On fait deux cordées et je me retrouve avec le débutant.

Au départ, je dois l’avouer, je suis un peu vexé. Je me dis : « Si je veux progresser, je dois grimper avec les « forts » et non pas être le « fort » de quelqu’un.” Mais bon !

On ouvre quelques voies les uns à côté des autres.

Je regarde du coin de l’œil le « j’ai pas peur » se mettre des buts dans un 6c+. La voie en question fait 25m et alterne des pas de dalle et des sections verticales sur bonnes prises. Vue d’en bas, elle ne fait pas vraiment peur !

Il chute à 3 reprises dans le crux au 2/3 de la voie et le voir voler, sans sourciller, me fait beaucoup de bien.

Ça m’aide à « désacraliser » la chute et je me dis : « Franchement, il ne fait pas peur ce 6c+ il doit être surcoté, je pourrais le tenter » mais sans trop y croire quand même.

C’est à ce moment-là que le “ fort “ me demande :

– « Fabien, tu veux la grimper cette voie ?»

– Je réponds timidement : « euh… moui…»

– « Bon, tu la fait en tête, hein ! » Dit-il, tout en tirant la corde.

Quelques secondes passent, pendant lesquelles j’hésite à lui répondre : « Non, non, je vais y aller en moule d’abord, pour voir ».

Je l’aurais sûrement fait avec mes amis habituels. Mais comme je ne veux pas qu’il me juge une fois de plus comme faisant partie des débutants, je lui réponds, en me faisant violence (mais pas très sûr de moi quand même) : « Ah ben oui… Oui, oui, bien sûr ».

Au même instant, j’entends la corde tomber et il ne reste plus que les dégaines qui me narguent et me crient : « Viens nous attraper si tu peux ! ».

 

Et de conditionnement mental !

Au final, ça a été une bonne lutte avec des difficultés dès le premier tiers de la voie où je n’avais pas décelé le premier crux. Je ne l’ai pas enchaîné. J’ai demandé deux fois à mon assureur de me prendre sec. Je ne suis pas tombé (dommage, je n’ai pas réussi à aller jusqu’à ce stade de la « libération ») mais j’ai pesté.

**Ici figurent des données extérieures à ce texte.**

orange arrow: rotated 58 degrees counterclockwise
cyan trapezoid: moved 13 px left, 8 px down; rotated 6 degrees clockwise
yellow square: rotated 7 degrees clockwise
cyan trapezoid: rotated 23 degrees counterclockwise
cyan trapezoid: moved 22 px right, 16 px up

J’ai surmonté ma peur en me rappelant que j’avais le niveau technique et que ce n’était qu’une croyance limitante qui m’empêchait de passer le pas.

J’ai sué et je suis passé.

Quelle victoire ! Quelle adrénaline ! Ça m’a donné le sourire pour toute la soirée 🙂.

 

La compétition amicale en escalade en 3 points clés

1- Prendre conscience de ses croyances limitantes

La compétition amicale est puissante, elle nous permet de nous dépasser. Quand un ami arrive à faire quelque chose, la possibilité d’y arriver prend le pas sur la peur de ne jamais y arriver. Notre énergie est alors positive et nous permet de surmonter nos peurs. On prend conscience de nos croyances limitantes et surtout, on les dépasse.

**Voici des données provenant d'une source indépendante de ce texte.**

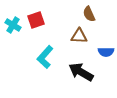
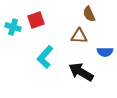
cyan cross: moved 2 px down; rotated 14 degrees counterclockwise
blue semicircle: moved 1 px left
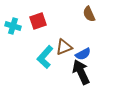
red square: moved 2 px right, 1 px down
cyan cross: moved 1 px up
brown triangle: moved 15 px left, 11 px down; rotated 24 degrees counterclockwise
blue semicircle: moved 22 px left, 2 px down; rotated 28 degrees counterclockwise
black arrow: rotated 35 degrees clockwise
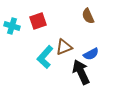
brown semicircle: moved 1 px left, 2 px down
cyan cross: moved 1 px left
blue semicircle: moved 8 px right
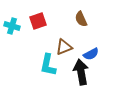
brown semicircle: moved 7 px left, 3 px down
cyan L-shape: moved 3 px right, 8 px down; rotated 30 degrees counterclockwise
black arrow: rotated 15 degrees clockwise
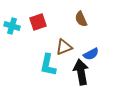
red square: moved 1 px down
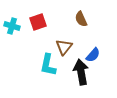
brown triangle: rotated 30 degrees counterclockwise
blue semicircle: moved 2 px right, 1 px down; rotated 21 degrees counterclockwise
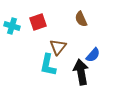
brown triangle: moved 6 px left
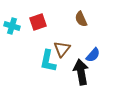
brown triangle: moved 4 px right, 2 px down
cyan L-shape: moved 4 px up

2- Se rendre compte de la limite de ce soutien amical

On n’a pas peur de montrer nos limites et/ou nos faiblesses à un ami proche, car on sait qu’on ne sera pas jugé. Pour tirer le meilleur profit de la compétition amicale, il faut donc des amis “ proches, mais pas trop “. Il faut qu’ils soient assez proches pour passer un bon moment dans la détente, mais pas trop pour donner de l’importance au jugement de l’autre et à son propre ego. Je t’invite à lire cet article pour bien choisir ton partenaire de grimpe.

3- Obtenir la récompense

Il est important de créer de l’émulation. Quand on a peur, on a tendance à vouloir grimper « une voie sur le côté », là où personne ne nous verra. À l’inverse, il vaut mieux s’entourer du soutien de ses amis. Le tonnerre d’applaudissements que déclenche l’arrivée en haut d’une voie marque nos esprits et permet d’associer de la positivité aux notions d’effort et de peur.

Voici, selon moi, une des clés de la progression en escalade.

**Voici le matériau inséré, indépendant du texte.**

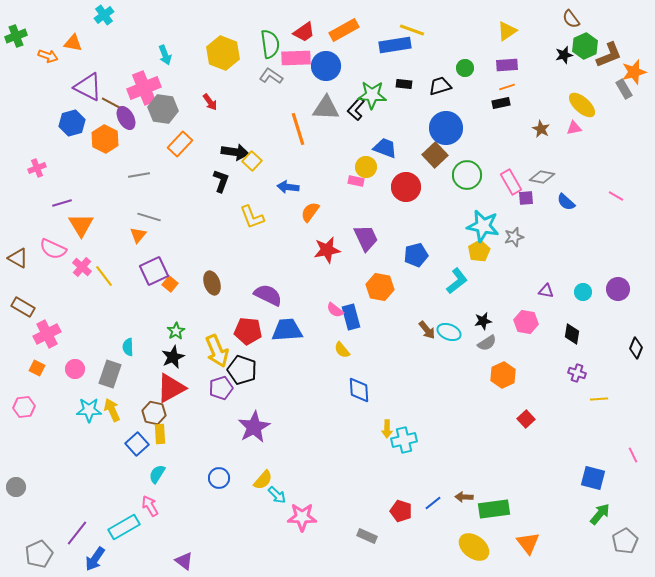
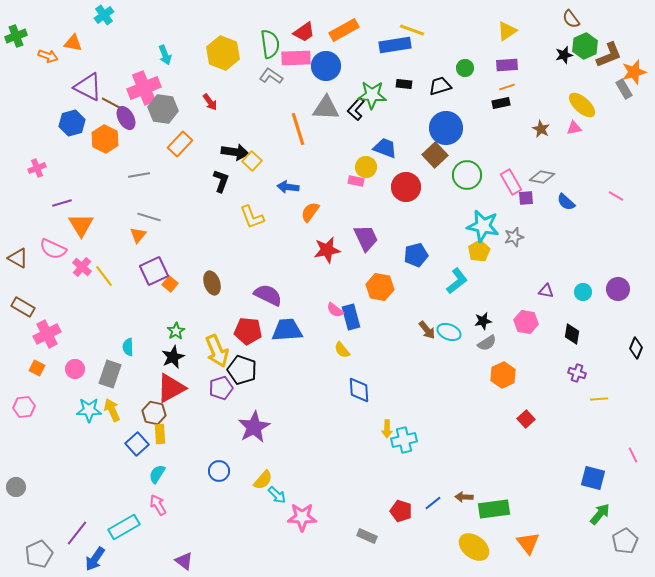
blue circle at (219, 478): moved 7 px up
pink arrow at (150, 506): moved 8 px right, 1 px up
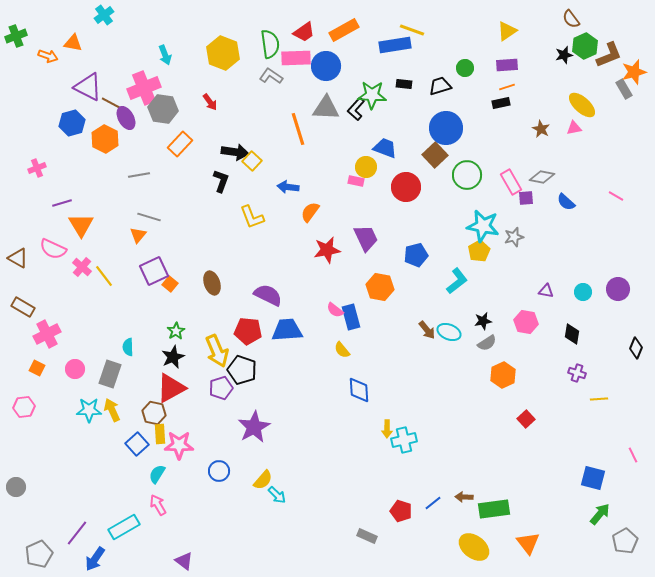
pink star at (302, 517): moved 123 px left, 72 px up
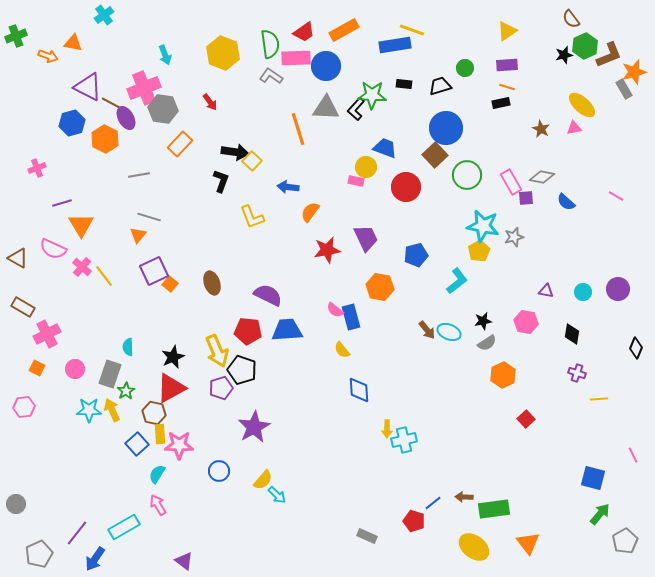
orange line at (507, 87): rotated 35 degrees clockwise
green star at (176, 331): moved 50 px left, 60 px down
gray circle at (16, 487): moved 17 px down
red pentagon at (401, 511): moved 13 px right, 10 px down
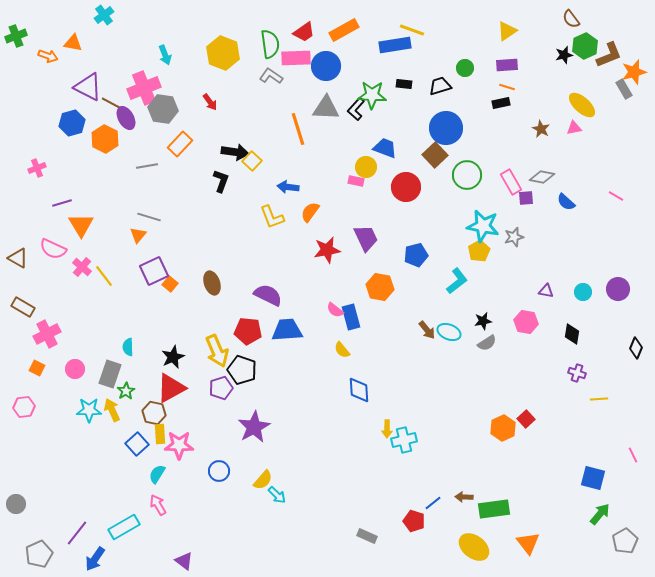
gray line at (139, 175): moved 8 px right, 9 px up
yellow L-shape at (252, 217): moved 20 px right
orange hexagon at (503, 375): moved 53 px down
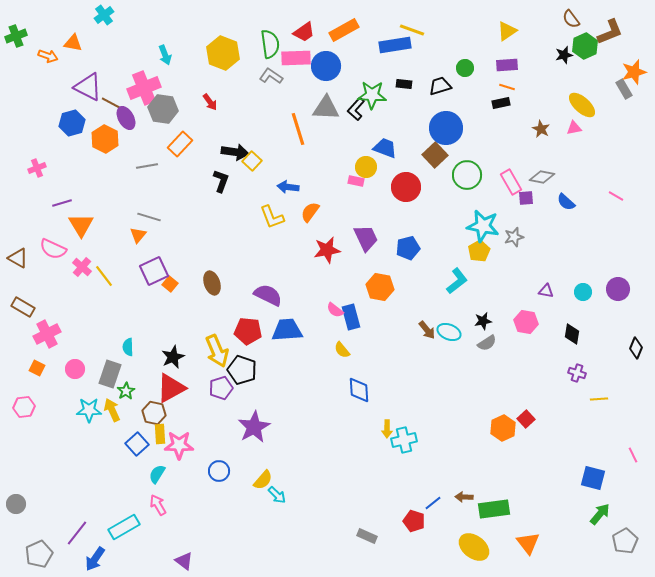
brown L-shape at (609, 55): moved 1 px right, 23 px up
blue pentagon at (416, 255): moved 8 px left, 7 px up
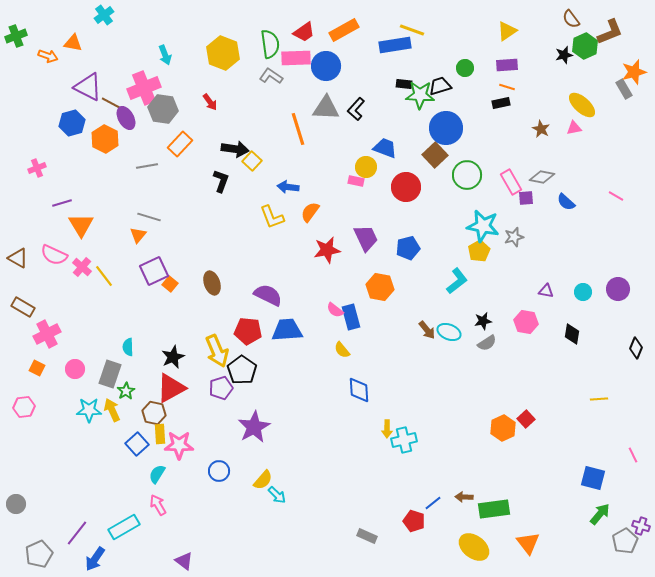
green star at (372, 95): moved 48 px right
black arrow at (235, 152): moved 3 px up
pink semicircle at (53, 249): moved 1 px right, 6 px down
black pentagon at (242, 370): rotated 16 degrees clockwise
purple cross at (577, 373): moved 64 px right, 153 px down
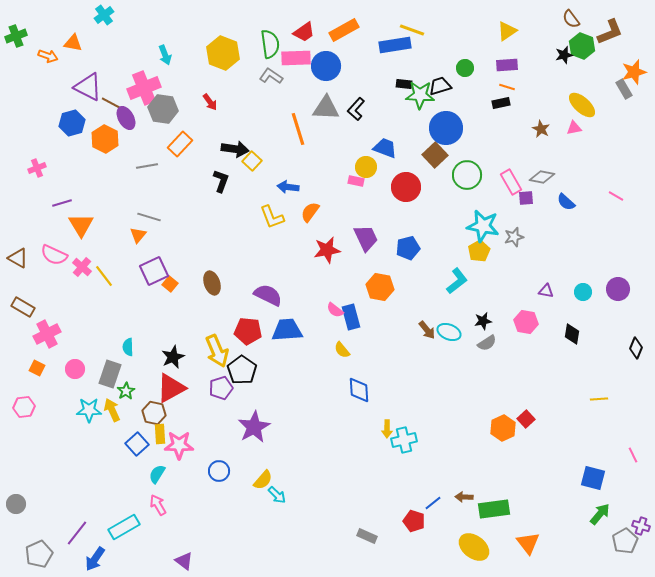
green hexagon at (585, 46): moved 3 px left; rotated 15 degrees counterclockwise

Créer un environnement propice au challenge tout en gardant une atmosphère amicale et bienveillante où seules les émotions positives sont mises en avant.

 

Et toi ? Qu’en penses-tu ? As-tu déjà ressenti cette émulation entre amis ? Partage avec moi ton expérience en laissant un commentaire en dessous de l’article.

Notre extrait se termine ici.